**WHAT IS REQUIRED:** The entries follow. Copy every line in which "Mirabal" appears.

**AVAILABLE RECORDS:**

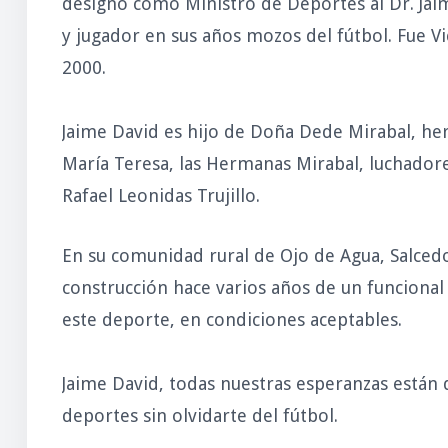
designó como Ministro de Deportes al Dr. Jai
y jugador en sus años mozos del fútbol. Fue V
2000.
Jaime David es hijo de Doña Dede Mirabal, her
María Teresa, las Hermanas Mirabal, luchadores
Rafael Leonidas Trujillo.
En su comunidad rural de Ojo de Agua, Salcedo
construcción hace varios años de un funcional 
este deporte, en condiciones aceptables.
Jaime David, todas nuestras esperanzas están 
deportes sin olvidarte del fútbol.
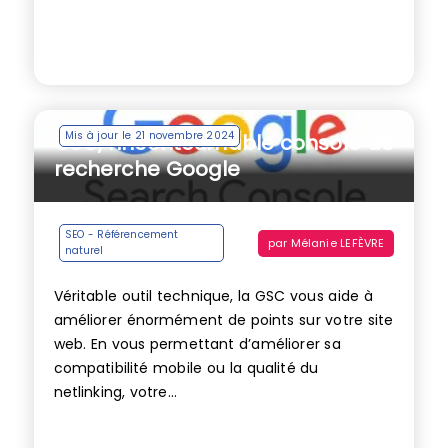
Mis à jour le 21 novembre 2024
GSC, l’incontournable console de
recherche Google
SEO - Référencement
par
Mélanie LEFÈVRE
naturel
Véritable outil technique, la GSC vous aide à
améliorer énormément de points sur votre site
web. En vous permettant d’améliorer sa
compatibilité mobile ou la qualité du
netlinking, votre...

--

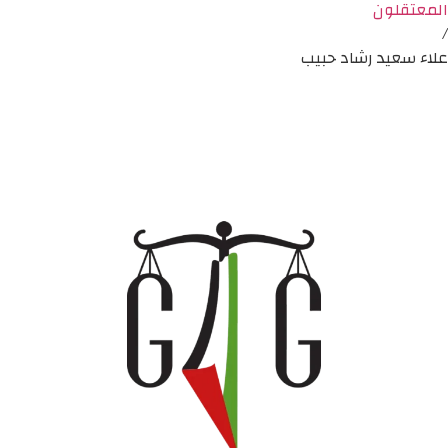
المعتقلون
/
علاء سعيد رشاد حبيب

**SOLUTION:**
Jaime David es hijo de Doña Dede Mirabal, her
María Teresa, las Hermanas Mirabal, luchadores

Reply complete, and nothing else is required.